Indonesian serial killer (1963–2007)

Siswanto (1963 – 26 March 2007), also known as Robot Gedek, was an Indonesian serial killer who killed and mutilated twelve boys.

==Biography==
Siswanto was born in 1963 in Indonesia. He was homeless during his crimes.

Siswanto sexually molested and killed 12 boys, aged 9 to 15, from December 1994 to when the last body was found on 5 July 1996. Police reported that he had slashed open the stomachs of all his victims, with most being found naked.

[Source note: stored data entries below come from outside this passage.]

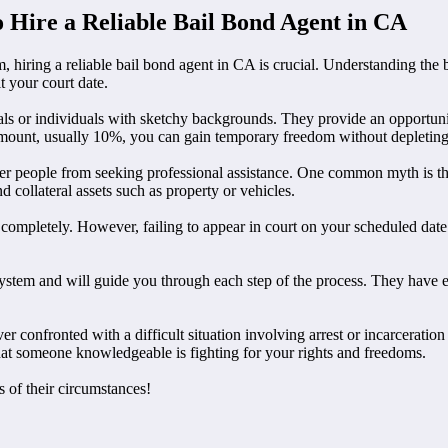
 Hire a Reliable Bail Bond Agent in CA
, hiring a reliable bail bond agent in CA is crucial. Understanding th
 your court date.
nals or individuals with sketchy backgrounds. They provide an opportuni
il amount, usually 10%, you can gain temporary freedom without depleting
r people from seeking professional assistance. One common myth is that 
 collateral assets such as property or vehicles.
 completely. However, failing to appear in court on your scheduled date 
 system and will guide you through each step of the process. They have 
er confronted with a difficult situation involving arrest or incarceratio
at someone knowledgeable is fighting for your rights and freedoms.
 of their circumstances!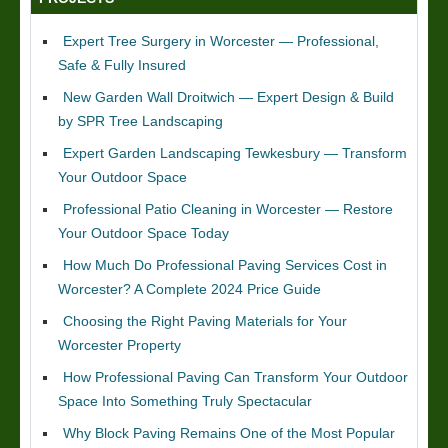
Expert Tree Surgery in Worcester — Professional,
Safe & Fully Insured
New Garden Wall Droitwich — Expert Design & Build
by SPR Tree Landscaping
Expert Garden Landscaping Tewkesbury — Transform
Your Outdoor Space
Professional Patio Cleaning in Worcester — Restore
Your Outdoor Space Today
How Much Do Professional Paving Services Cost in
Worcester? A Complete 2024 Price Guide
Choosing the Right Paving Materials for Your
Worcester Property
How Professional Paving Can Transform Your Outdoor
Space Into Something Truly Spectacular
Why Block Paving Remains One of the Most Popular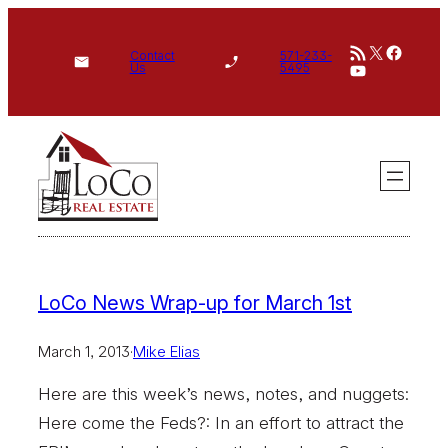
Skip
RSS Feed
X
Face
to
Contact
571-233-
YouTube
Us
5495
content
LoCo News Wrap-up for March 1st
March 1, 2013
·
Mike Elias
Here are this week’s news, notes, and nuggets:
Here come the Feds?: In an effort to attract the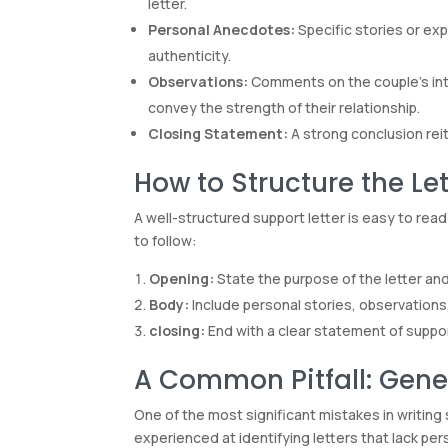
letter.
Personal Anecdotes:
Specific stories or exp
authenticity.
Observations:
Comments on the couple’s inter
convey the strength of their relationship.
Closing Statement:
A strong conclusion reit
How to Structure the Let
A well-structured support letter is easy to re
to follow:
Opening:
State the purpose of the letter and
Body:
Include personal stories, observations
closing:
End with a clear statement of support
A Common Pitfall: Gener
One of the most significant mistakes in writing
experienced at identifying letters that lack pers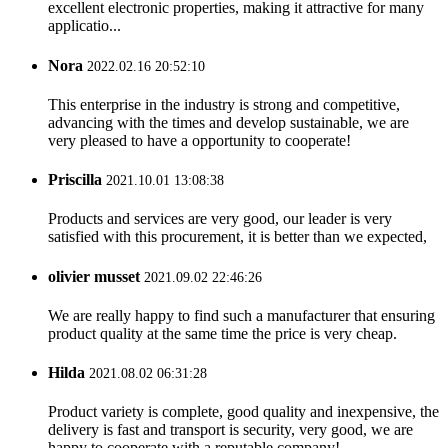
excellent electronic properties, making it attractive for many
applicatio...
Nora
2022.02.16 20:52:10
This enterprise in the industry is strong and competitive,
advancing with the times and develop sustainable, we are
very pleased to have a opportunity to cooperate!
Priscilla
2021.10.01 13:08:38
Products and services are very good, our leader is very
satisfied with this procurement, it is better than we expected,
olivier musset
2021.09.02 22:46:26
We are really happy to find such a manufacturer that ensuring
product quality at the same time the price is very cheap.
Hilda
2021.08.02 06:31:28
Product variety is complete, good quality and inexpensive, the
delivery is fast and transport is security, very good, we are
happy to cooperate with a reputable company!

He also told police that he enjoyed drinking his victims' blood and kept pieces of their skin.

On 6 August 1996, Siswanto confessed to 8 murders in Jakarta, and 2 in Pekalongan in Central Java.

Siswanto was sentenced to death for 12 murders on 21 May 1997. Serial killer Baekuni was thought to be the key witness in Siswanto's trial. He died in prison of cardiac arrest on 26 March 2007 at the Nusakambangan prison on Nusa Kambangan Island. Judge Sartono of the Central Jakarta State Court said Siswanto's "crimes sent shock waves through the community because he sadistically killed underage boys. What he did can never be forgiven."